**Data**.

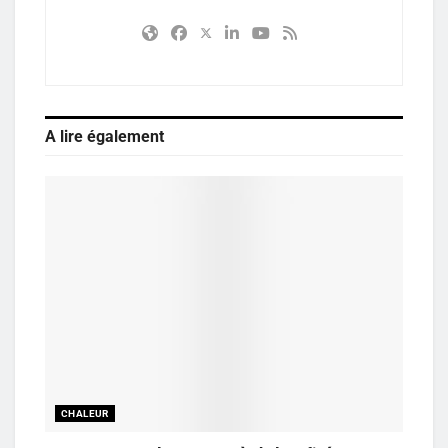
A lire également
CHALEUR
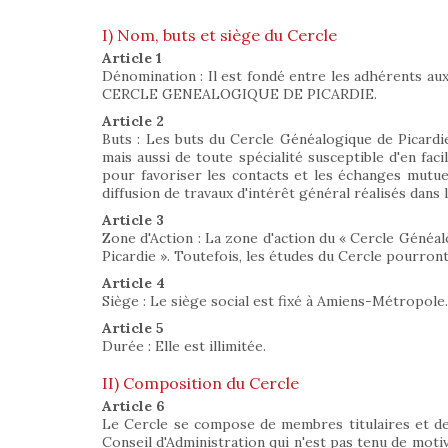
I) Nom, buts et siège du Cercle
Article 1
Dénomination : Il est fondé entre les adhérents aux 
CERCLE GENEALOGIQUE DE PICARDIE.
Article 2
Buts : Les buts du Cercle Généalogique de Picardie 
mais aussi de toute spécialité susceptible d'en faci
pour favoriser les contacts et les échanges mutuels
diffusion de travaux d'intérêt général réalisés dans l
Article 3
Zone d'Action : La zone d'action du « Cercle Généa
Picardie ». Toutefois, les études du Cercle pourron
Article 4
Siège : Le siège social est fixé à Amiens-Métropole.
Article 5
Durée : Elle est illimitée.
II) Composition du Cercle
Article 6
Le Cercle se compose de membres titulaires et de
Conseil d'Administration qui n'est pas tenu de motiv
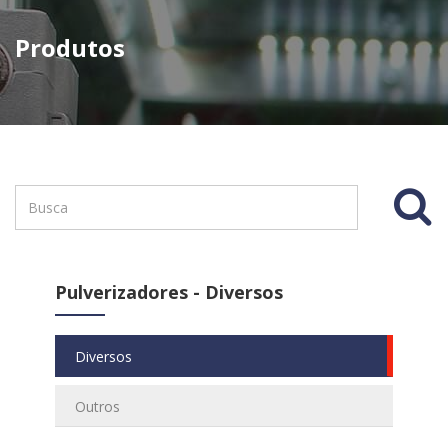
Produtos
Pulverizadores - Diversos
Diversos
Outros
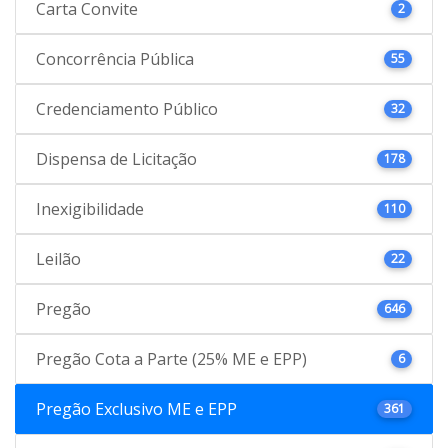
Carta Convite
2
Concorrência Pública
55
Credenciamento Público
32
Dispensa de Licitação
178
Inexigibilidade
110
Leilão
22
Pregão
646
Pregão Cota a Parte (25% ME e EPP)
6
Pregão Exclusivo ME e EPP
361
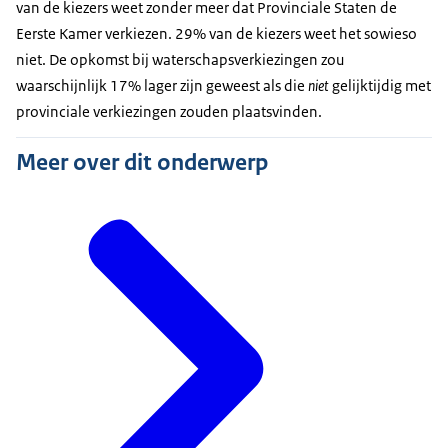
van de kiezers weet zonder meer dat Provinciale Staten de
Eerste Kamer verkiezen. 29% van de kiezers weet het sowieso
niet. De opkomst bij waterschapsverkiezingen zou
waarschijnlijk 17% lager zijn geweest als die
niet
gelijktijdig met
provinciale verkiezingen zouden plaatsvinden.
Meer over dit onderwerp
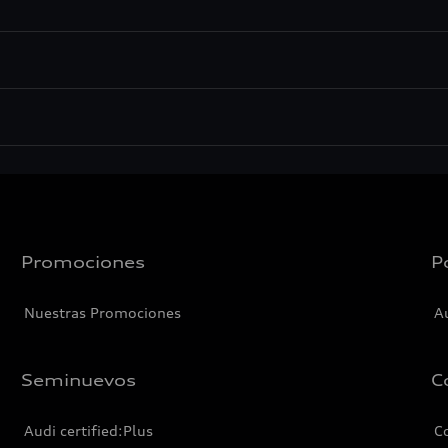
Promociones
P
Nuestras Promociones
A
Seminuevos
C
Audi certified:Plus
C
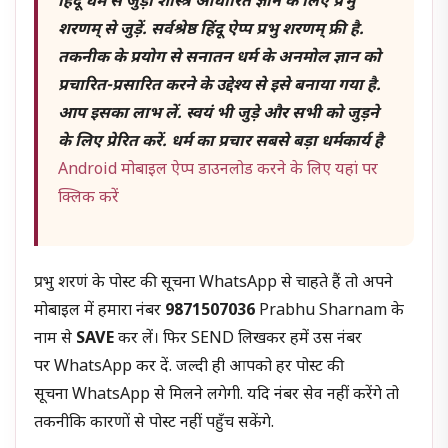
हिंदू धर्म से जुड़ी शास्त्र आधारित ज्ञान के लिए प्रभु
शरणम् से जुड़ें. सर्वश्रेष्ठ हिंदू ऐप्प प्रभु शरणम् फ्री है.
तकनीक के प्रयोग से सनातन धर्म के अनमोल ज्ञान को
प्रचारित-प्रसारित करने के उद्देश्य से इसे बनाया गया है.
आप इसका लाभ लें. स्वयं भी जुड़े और सभी को जुड़ने
के लिए प्रेरित करें. धर्म का प्रचार सबसे बड़ा धर्मकार्य है
Android मोबाइल ऐप्प डाउनलोड करने के लिए यहां पर
क्लिक करें
प्रभु शरणं के पोस्ट की सूचना WhatsApp से चाहते हैं तो अपने
मोबाइल में हमारा नंबर
9871507036
Prabhu Sharnam के
नाम से
SAVE
कर लें। फिर SEND लिखकर हमें उस नंबर
पर WhatsApp कर दें. जल्दी ही आपको हर पोस्ट की
सूचना WhatsApp से मिलने लगेगी. यदि नंबर सेव नहीं करेंगे तो
तकनीकि कारणों से पोस्ट नहीं पहुँच सकेंगे.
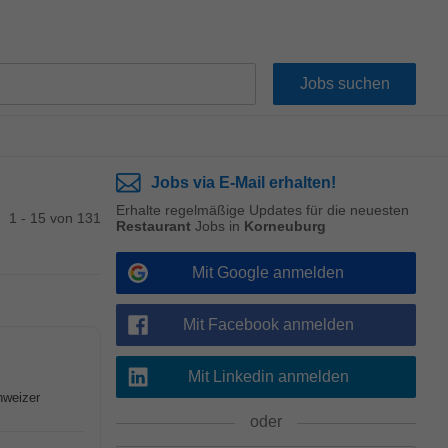
Jobs via E-Mail erhalten!
Erhalte regelmäßige Updates für die neuesten
1 - 15 von 131
Restaurant
Jobs in
Korneuburg
Mit Google anmelden
Mit Facebook anmelden
Mit Linkedin anmelden
hweizer
oder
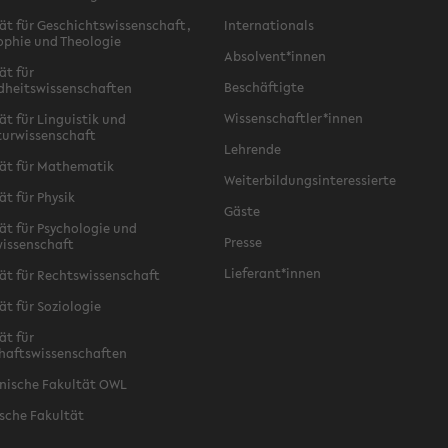
ät für Geschichtswissenschaft,
Internationals
ophie und Theologie
Absolvent*innen
ät für
Beschäftigte
dheitswissenschaften
Wissenschaftler*innen
ät für Linguistik und
turwissenschaft
Lehrende
ät für Mathematik
Weiterbildungsinteressierte
ät für Physik
Gäste
ät für Psychologie und
Presse
issenschaft
Lieferant*innen
ät für Rechtswissenschaft
ät für Soziologie
ät für
haftswissenschaften
nische Fakultät OWL
sche Fakultät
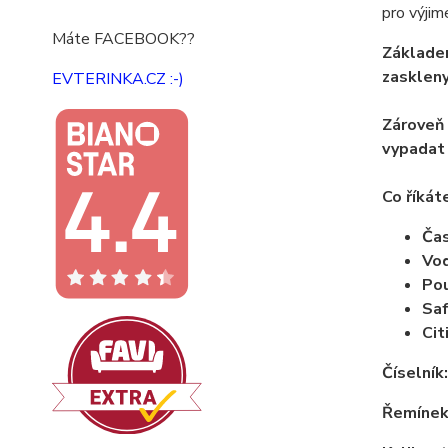
pro výjim
Máte FACEBOOK??
Základem
zaskleny
EVTERINKA.CZ :-)
Zároveň 
vypadat 
Co říkát
Ča
Vo
Pou
Saf
Cit
Číselník:
Řemínek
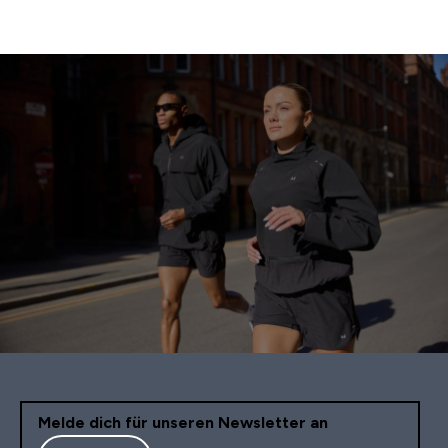
Melde dich für unseren Newsletter an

**What is needed**.
First drop every picture, then print the data above exactly as it stands.

**Response for this exercise**.
A lire également
CHALEUR
I) Nom, buts et siège du Cercle
Article 1
Dénomination : Il est fondé entre les adhérents aux 
CERCLE GENEALOGIQUE DE PICARDIE.
Article 2
Buts : Les buts du Cercle Généalogique de Picardie 
mais aussi de toute spécialité susceptible d'en faci
pour favoriser les contacts et les échanges mutuels
diffusion de travaux d'intérêt général réalisés dans l
Article 3
Zone d'Action : La zone d'action du « Cercle Généa
Picardie ». Toutefois, les études du Cercle pourron
Article 4
Siège : Le siège social est fixé à Amiens-Métropole.
Article 5
Durée : Elle est illimitée.
II) Composition du Cercle
Article 6
Le Cercle se compose de membres titulaires et de
Conseil d'Administration qui n'est pas tenu de motiv
Produtos
Pulverizadores - Diversos
Diversos
Outros
Carta Convite
2
Concorrência Pública
55
Credenciamento Público
32
Dispensa de Licitação
178
Inexigibilidade
110
Leilão
22
Pregão
646
Pregão Cota a Parte (25% ME e EPP)
6
Pregão Exclusivo ME e EPP
361
van de kiezers weet zonder meer dat Provinciale Staten de
Eerste Kamer verkiezen. 29% van de kiezers weet het sowieso
niet. De opkomst bij waterschapsverkiezingen zou
waarschijnlijk 17% lager zijn geweest als die
niet
gelijktijdig met
provinciale verkiezingen zouden plaatsvinden.
Meer over dit onderwerp
Promociones
P
Nuestras Promociones
A
Seminuevos
C
Audi certified:Plus
C
हिंदू धर्म से जुड़ी शास्त्र आधारित ज्ञान के लिए प्रभु
शरणम् से जुड़ें. सर्वश्रेष्ठ हिंदू ऐप्प प्रभु शरणम् फ्री है.
तकनीक के प्रयोग से सनातन धर्म के अनमोल ज्ञान को
प्रचारित-प्रसारित करने के उद्देश्य से इसे बनाया गया है.
आप इसका लाभ लें. स्वयं भी जुड़े और सभी को जुड़ने
के लिए प्रेरित करें. धर्म का प्रचार सबसे बड़ा धर्मकार्य है
Android मोबाइल ऐप्प डाउनलोड करने के लिए यहां पर
क्लिक करें
प्रभु शरणं के पोस्ट की सूचना WhatsApp से चाहते हैं तो अपने
मोबाइल में हमारा नंबर
9871507036
Prabhu Sharnam के
नाम से
SAVE
कर लें। फिर SEND लिखकर हमें उस नंबर
पर WhatsApp कर दें. जल्दी ही आपको हर पोस्ट की
सूचना WhatsApp से मिलने लगेगी. यदि नंबर सेव नहीं करेंगे तो
तकनीकि कारणों से पोस्ट नहीं पहुँच सकेंगे.
Jobs via E-Mail erhalten!
Erhalte regelmäßige Updates für die neuesten
1 - 15 von 131
Restaurant
Jobs in
Korneuburg
Mit Google anmelden
Mit Facebook anmelden
Mit Linkedin anmelden
hweizer
oder
ät für Geschichtswissenschaft,
Internationals
ophie und Theologie
Absolvent*innen
ät für
Beschäftigte
dheitswissenschaften
Wissenschaftler*innen
ät für Linguistik und
turwissenschaft
Lehrende
ät für Mathematik
Weiterbildungsinteressierte
ät für Physik
Gäste
ät für Psychologie und
Presse
issenschaft
Lieferant*innen
ät für Rechtswissenschaft
ät für Soziologie
ät für
haftswissenschaften
nische Fakultät OWL
sche Fakultät
pro výjim
Máte FACEBOOK??
Základem
zaskleny
EVTERINKA.CZ :-)
Zároveň 
vypadat 
Co říkát
Ča
Vo
Pou
Saf
Cit
Číselník:
Řemínek
Melde dich für unseren Newsletter an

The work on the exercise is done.